How to Do Politics: The Political Capital Savings Plan
From the outside looking in
How do you gain political power1 if you’re starting from square zero?
There are plenty of people who look at the political realm, don’t like what they see, and then…do nothing (except complaining, maybe). There are many reasons why they do nothing2, but one is that they feel like they’re on the outside looking in, with no way to change that. They have no idea how to get started, no way to evaluate the effectiveness or validity of their path if they start attempting things, and no friends to help them.
What they could use is a guide that explains the process of building political power: how to do it, how to confirm that they’re doing it, and how to deploy it.

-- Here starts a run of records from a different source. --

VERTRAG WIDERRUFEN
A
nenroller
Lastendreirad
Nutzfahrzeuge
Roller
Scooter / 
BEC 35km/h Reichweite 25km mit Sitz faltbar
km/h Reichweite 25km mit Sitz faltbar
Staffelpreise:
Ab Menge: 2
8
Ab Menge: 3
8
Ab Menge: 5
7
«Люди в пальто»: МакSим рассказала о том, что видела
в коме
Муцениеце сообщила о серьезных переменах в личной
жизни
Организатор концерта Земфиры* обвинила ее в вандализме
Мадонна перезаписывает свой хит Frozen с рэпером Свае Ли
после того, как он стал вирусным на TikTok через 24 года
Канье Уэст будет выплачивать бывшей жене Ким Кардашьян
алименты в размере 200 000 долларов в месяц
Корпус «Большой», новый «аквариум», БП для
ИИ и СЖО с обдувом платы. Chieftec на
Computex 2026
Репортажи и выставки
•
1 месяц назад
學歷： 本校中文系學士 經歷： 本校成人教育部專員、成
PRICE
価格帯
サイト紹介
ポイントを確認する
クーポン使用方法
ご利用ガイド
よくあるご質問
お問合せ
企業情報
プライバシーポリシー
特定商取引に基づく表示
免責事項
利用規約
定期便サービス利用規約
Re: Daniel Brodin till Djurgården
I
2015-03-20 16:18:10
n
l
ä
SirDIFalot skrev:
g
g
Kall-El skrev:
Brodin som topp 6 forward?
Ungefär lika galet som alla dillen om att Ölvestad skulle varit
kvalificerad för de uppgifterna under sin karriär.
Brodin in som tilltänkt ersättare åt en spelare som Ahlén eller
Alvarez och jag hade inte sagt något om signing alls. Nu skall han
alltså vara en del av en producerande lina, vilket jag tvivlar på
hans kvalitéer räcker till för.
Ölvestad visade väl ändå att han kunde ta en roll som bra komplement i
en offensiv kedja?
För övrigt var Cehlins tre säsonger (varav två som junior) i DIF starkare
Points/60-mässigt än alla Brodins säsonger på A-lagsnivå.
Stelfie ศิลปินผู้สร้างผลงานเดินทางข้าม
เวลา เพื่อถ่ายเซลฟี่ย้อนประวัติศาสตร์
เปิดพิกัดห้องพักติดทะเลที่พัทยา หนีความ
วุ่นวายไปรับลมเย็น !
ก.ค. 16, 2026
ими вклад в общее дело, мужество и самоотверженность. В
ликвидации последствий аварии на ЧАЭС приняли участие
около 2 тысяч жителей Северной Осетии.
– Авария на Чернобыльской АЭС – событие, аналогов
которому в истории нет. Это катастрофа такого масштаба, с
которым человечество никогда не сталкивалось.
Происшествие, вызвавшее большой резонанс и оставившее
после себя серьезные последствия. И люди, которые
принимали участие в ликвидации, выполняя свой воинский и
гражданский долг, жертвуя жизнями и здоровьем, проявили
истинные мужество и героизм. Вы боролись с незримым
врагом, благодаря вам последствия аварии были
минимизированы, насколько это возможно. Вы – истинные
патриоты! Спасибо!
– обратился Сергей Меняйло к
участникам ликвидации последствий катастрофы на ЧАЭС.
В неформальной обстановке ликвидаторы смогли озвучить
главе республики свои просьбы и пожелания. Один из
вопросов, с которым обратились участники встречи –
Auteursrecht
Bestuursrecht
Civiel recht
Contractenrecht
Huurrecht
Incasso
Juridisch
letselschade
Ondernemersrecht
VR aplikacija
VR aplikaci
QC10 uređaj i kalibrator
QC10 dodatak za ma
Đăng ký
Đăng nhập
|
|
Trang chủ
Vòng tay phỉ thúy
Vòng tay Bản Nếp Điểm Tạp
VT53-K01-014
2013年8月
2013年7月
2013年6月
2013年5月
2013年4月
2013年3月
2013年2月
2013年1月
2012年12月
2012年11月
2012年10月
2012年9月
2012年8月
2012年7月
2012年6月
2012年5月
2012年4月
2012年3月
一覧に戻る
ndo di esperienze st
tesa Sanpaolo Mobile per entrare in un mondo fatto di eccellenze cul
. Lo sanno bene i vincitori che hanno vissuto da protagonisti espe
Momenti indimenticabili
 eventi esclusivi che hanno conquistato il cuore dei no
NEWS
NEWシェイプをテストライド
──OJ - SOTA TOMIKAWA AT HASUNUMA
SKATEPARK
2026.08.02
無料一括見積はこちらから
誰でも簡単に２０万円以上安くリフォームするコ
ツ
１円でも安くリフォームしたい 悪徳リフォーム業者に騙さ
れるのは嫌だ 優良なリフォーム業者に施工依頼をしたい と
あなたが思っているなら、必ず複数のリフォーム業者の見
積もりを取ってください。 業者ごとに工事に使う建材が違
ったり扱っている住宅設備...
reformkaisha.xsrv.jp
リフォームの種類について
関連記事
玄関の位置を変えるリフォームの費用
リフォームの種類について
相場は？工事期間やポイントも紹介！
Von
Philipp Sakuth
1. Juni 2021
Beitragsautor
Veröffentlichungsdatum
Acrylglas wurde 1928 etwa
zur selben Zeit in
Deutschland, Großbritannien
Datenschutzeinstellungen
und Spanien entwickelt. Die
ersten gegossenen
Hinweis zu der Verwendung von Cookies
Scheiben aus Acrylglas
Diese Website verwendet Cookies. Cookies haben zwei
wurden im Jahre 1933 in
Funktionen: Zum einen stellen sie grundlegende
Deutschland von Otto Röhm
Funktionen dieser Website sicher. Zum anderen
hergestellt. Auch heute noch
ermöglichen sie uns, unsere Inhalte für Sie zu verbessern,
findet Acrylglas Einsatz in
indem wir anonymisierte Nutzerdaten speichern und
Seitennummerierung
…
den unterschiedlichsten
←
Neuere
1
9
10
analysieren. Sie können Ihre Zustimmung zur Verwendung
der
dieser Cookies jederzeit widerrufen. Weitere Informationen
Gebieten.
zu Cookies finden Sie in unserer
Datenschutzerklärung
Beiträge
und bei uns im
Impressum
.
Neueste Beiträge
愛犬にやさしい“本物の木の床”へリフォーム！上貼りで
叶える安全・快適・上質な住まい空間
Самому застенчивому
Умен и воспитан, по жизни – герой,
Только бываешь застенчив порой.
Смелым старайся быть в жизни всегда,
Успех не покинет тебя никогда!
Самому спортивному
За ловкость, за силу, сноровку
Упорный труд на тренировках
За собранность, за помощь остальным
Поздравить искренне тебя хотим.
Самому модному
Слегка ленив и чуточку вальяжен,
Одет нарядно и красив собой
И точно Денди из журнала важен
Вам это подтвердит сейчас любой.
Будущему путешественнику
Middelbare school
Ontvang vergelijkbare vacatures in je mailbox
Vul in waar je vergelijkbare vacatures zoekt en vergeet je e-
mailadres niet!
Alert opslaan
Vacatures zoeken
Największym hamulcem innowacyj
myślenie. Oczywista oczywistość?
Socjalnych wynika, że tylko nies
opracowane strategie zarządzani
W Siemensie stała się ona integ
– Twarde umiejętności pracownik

This is the first part of that guide.
Politics can resist such practical guides—it feels much squishier than various professional realms that have dedicated bootcamps, and from the outside it seems like there are no clear cut series of moves you can take, as you might to get a promotion. The realm of politics often seems shrouded in a melange of charisma, backroom dealing, dusty old philosophers you’ve only pretended to read, and intellectual dark matter; it can feel inaccessible to those who weren’t born into it, or granted access in a non-reproducible way.3
This intuition is wrong.
The accrual of political power can be taught technically, and executed with deliberate regularity. And there are better and worse methodologies, frameworks, models, and psychological postures that you can adopt to influence your success.
Let’s begin with an analogy to money, loans, and starting a business.
Political capital—what is it, how do you get it
If you want to start a new business, you need to get some money—save it, get investors, or get a loan. You can’t just tell people that you want to start a business and have it magically appear, fully formed. You certainly can’t demand that a stranger set up your business for you, for free.
Nonetheless, most people approach politics with a mindset almost exactly like this: they make demands and declarations to people at parties about preferred policies, and maybe they write an email to an official demanding their preferred policy. They want the political system4 to give them what they want, and they offer it nothing in return, not even a basic attempt to understand the system.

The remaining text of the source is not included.